- PROBLEM REQUIREMENTS: Reproduce the entries exactly, beginning with the line containing "Heidi Lam is" and ending with their last line, both included.

******

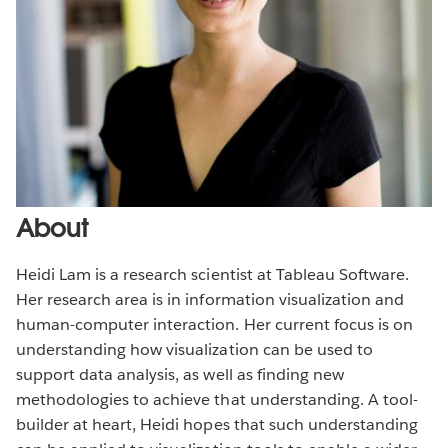
About
Heidi Lam is a research scientist at Tableau Software.
Her research area is in information visualization and
human-computer interaction. Her current focus is on
understanding how visualization can be used to
support data analysis, as well as finding new
methodologies to achieve that understanding. A tool-
builder at heart, Heidi hopes that such understanding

******

- ANSWER AREA:
Heidi Lam is a research scientist at Tableau Software.
Her research area is in information visualization and
human-computer interaction. Her current focus is on
understanding how visualization can be used to
support data analysis, as well as finding new
methodologies to achieve that understanding. A tool-
builder at heart, Heidi hopes that such understanding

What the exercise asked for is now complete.